[Start of section]
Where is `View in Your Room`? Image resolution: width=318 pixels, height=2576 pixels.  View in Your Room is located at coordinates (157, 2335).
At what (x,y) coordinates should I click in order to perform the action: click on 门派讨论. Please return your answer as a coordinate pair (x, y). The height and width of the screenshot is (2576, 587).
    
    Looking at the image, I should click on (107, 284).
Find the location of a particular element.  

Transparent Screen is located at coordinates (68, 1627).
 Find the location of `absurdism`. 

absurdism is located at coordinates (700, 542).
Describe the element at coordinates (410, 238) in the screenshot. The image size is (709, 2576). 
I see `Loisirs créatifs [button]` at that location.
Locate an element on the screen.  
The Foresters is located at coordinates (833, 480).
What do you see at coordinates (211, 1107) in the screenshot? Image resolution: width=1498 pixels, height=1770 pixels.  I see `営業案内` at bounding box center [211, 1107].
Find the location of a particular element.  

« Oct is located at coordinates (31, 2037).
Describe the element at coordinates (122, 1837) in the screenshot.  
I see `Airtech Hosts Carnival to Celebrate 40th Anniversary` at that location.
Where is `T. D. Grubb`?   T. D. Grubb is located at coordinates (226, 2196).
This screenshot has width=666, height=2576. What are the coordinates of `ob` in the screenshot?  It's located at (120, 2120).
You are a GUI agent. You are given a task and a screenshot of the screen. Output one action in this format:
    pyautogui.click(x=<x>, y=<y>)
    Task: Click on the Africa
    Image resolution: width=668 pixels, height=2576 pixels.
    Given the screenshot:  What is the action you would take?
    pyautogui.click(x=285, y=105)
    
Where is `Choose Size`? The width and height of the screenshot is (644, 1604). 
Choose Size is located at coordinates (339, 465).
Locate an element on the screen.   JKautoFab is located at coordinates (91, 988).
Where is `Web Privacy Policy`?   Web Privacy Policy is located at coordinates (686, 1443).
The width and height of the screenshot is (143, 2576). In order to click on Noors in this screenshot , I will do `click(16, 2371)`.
[End of section]
TASK OBJECTIVE:
Once more and in full, please write out the listing above exactly.

EXERCISE ANSWER:
Where is `View in Your Room`? Image resolution: width=318 pixels, height=2576 pixels.  View in Your Room is located at coordinates (157, 2335).
At what (x,y) coordinates should I click in order to perform the action: click on 门派讨论. Please return your answer as a coordinate pair (x, y). The height and width of the screenshot is (2576, 587).
    
    Looking at the image, I should click on (107, 284).
Find the location of a particular element.  

Transparent Screen is located at coordinates (68, 1627).
 Find the location of `absurdism`. 

absurdism is located at coordinates (700, 542).
Describe the element at coordinates (410, 238) in the screenshot. The image size is (709, 2576). 
I see `Loisirs créatifs [button]` at that location.
Locate an element on the screen.  
The Foresters is located at coordinates (833, 480).
What do you see at coordinates (211, 1107) in the screenshot? Image resolution: width=1498 pixels, height=1770 pixels.  I see `営業案内` at bounding box center [211, 1107].
Find the location of a particular element.  

« Oct is located at coordinates (31, 2037).
Describe the element at coordinates (122, 1837) in the screenshot.  
I see `Airtech Hosts Carnival to Celebrate 40th Anniversary` at that location.
Where is `T. D. Grubb`?   T. D. Grubb is located at coordinates (226, 2196).
This screenshot has width=666, height=2576. What are the coordinates of `ob` in the screenshot?  It's located at (120, 2120).
You are a GUI agent. You are given a task and a screenshot of the screen. Output one action in this format:
    pyautogui.click(x=<x>, y=<y>)
    Task: Click on the Africa
    Image resolution: width=668 pixels, height=2576 pixels.
    Given the screenshot:  What is the action you would take?
    pyautogui.click(x=285, y=105)
    
Where is `Choose Size`? The width and height of the screenshot is (644, 1604). 
Choose Size is located at coordinates (339, 465).
Locate an element on the screen.   JKautoFab is located at coordinates (91, 988).
Where is `Web Privacy Policy`?   Web Privacy Policy is located at coordinates (686, 1443).
The width and height of the screenshot is (143, 2576). In order to click on Noors in this screenshot , I will do `click(16, 2371)`.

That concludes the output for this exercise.